The three days were, as she had foretold, busy enough. I had thought all the rooms at Thornfield beautifully clean and well arranged; but it appears I was mistaken. Three women were got to help; and such scrubbing, such brushing, such washing of paint and beating of carpets, such taking down and putting up of pictures, such polishing of mirrors and lustres, such lighting of fires in bedrooms, such airing of sheets and feather-beds on hearths, I never beheld, either before or since. Adèle ran quite wild in the midst of it: the preparations for company and the prospect of their arrival, seemed to throw her into ecstasies. She would have Sophie to look over all her "toilettes," as she called frocks; to furbish up any that were "passées," and to air and arrange the new. For herself, she did nothing but caper about in the front chambers, jump on and off the bedsteads, and lie on the mattresses and piled-up bolsters and pillows before the enormous fires roaring in the chimneys. From school duties she was exonerated: Mrs. Fairfax had pressed me into her service, and I was all day in the storeroom, helping (or hindering) her and the cook; learning to make custards and cheese-cakes and French pastry, to truss game and garnish desert-dishes.

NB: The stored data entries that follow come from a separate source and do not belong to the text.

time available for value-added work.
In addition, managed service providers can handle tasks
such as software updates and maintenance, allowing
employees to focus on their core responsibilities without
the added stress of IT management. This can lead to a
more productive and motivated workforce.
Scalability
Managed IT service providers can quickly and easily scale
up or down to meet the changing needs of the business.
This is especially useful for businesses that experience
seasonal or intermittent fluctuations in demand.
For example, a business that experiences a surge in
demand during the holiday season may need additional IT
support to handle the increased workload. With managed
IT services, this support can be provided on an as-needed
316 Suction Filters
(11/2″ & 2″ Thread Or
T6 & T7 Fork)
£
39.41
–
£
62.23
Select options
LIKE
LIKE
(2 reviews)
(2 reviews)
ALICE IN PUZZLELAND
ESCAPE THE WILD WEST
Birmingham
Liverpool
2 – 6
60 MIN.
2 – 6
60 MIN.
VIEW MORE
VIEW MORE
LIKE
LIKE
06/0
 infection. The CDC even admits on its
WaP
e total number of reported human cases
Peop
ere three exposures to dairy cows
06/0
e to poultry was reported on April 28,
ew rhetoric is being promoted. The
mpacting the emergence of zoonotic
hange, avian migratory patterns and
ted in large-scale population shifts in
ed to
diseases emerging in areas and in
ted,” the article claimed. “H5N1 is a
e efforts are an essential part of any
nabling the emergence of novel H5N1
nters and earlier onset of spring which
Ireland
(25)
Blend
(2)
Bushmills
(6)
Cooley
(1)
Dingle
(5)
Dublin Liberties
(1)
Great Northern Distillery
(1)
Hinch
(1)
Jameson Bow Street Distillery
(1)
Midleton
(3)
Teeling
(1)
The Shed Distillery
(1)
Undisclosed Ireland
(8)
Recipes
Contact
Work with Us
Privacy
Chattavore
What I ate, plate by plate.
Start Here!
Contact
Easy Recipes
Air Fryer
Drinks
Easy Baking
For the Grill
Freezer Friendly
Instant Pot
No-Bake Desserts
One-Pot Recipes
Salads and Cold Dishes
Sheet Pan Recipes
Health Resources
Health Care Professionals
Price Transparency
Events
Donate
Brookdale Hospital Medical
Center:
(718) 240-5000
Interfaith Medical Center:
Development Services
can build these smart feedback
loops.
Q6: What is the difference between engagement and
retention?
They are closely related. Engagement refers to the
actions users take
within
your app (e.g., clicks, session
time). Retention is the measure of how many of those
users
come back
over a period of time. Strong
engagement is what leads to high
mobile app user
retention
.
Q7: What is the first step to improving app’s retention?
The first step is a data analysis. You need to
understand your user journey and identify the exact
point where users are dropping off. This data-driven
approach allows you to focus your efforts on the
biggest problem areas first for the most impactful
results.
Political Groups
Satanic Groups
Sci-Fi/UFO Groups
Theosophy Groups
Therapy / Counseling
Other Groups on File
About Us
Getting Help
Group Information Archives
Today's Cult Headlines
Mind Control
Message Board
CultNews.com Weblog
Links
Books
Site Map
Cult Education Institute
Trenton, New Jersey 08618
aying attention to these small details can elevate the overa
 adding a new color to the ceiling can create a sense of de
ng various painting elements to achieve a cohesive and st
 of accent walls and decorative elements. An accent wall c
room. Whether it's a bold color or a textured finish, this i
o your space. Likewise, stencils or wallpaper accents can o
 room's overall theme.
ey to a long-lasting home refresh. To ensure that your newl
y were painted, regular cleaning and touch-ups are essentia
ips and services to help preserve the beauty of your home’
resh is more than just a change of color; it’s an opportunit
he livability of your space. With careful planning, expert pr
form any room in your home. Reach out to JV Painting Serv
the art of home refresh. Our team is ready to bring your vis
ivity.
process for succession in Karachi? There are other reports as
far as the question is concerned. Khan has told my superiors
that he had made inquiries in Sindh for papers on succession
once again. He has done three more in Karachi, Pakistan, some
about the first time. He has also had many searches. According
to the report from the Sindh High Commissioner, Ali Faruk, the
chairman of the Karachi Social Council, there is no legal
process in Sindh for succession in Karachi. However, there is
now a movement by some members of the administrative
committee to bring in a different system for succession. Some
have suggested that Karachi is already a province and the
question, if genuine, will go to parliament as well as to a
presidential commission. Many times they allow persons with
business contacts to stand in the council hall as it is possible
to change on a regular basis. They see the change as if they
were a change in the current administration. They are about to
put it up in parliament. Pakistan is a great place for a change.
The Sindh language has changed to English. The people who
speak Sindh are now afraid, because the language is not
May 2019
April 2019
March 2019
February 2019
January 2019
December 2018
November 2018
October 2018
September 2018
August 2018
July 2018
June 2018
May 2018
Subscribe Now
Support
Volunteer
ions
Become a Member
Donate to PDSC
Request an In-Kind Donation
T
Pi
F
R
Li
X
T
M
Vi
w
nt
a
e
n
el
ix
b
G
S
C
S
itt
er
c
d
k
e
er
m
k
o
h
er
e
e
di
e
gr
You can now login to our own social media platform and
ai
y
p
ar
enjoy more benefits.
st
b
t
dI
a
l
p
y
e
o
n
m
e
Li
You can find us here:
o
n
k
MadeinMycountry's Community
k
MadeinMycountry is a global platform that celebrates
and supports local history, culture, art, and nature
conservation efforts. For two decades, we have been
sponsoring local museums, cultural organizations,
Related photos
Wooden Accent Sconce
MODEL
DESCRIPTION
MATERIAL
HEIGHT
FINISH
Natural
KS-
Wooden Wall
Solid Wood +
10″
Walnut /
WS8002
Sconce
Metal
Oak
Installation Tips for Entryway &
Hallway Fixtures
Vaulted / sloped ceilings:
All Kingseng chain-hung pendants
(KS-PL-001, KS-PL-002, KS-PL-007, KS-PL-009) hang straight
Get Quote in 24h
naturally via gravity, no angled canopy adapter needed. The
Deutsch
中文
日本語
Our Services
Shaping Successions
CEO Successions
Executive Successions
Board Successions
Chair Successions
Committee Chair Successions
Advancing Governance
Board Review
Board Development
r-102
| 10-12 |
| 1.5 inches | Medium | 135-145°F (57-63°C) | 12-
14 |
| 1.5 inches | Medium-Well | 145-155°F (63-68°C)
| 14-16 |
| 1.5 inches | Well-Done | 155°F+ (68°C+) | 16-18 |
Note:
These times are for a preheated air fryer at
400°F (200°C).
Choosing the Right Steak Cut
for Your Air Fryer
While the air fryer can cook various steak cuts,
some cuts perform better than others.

The party were expected to arrive on Thursday afternoon, in time for dinner at six. During the intervening period I had no time to nurse chimeras; and I believe I was as active and gay as anybody - Adèle excepted. Still, now and then, I received a damping check to my cheerfulness; and was, in spite of myself, thrown back on the region of doubts and portents, and dark conjectures. This was when I chanced to see the third-storey staircase door (which of late had always been kept locked) open slowly, and give passage to the form of Grace Poole, in prim cap, white apron, and handkerchief; when I watched her glide along the gallery, her quiet tread muffled in a list slipper; when I saw her look into the bustling, topsy-turvy bedrooms, - just say a word, perhaps, to the charwoman about the proper way to polish a grate, or clean a marble mantelpiece, or take stains from papered walls, and then pass on. She would thus descend to the kitchen once a day, eat her dinner, smoke a moderate pipe on the hearth, and go back, carrying her pot of porter with her, for her private solace, in her own gloomy, upper haunt. Only one hour in the twenty-four did she pass with her fellow-servants below; all the rest of her time was spent in some low-ceiled, oaken chamber of the second storey: there she sat and sewed - and probably laughed drearily to herself, - as companionless as a prisoner in his dungeon.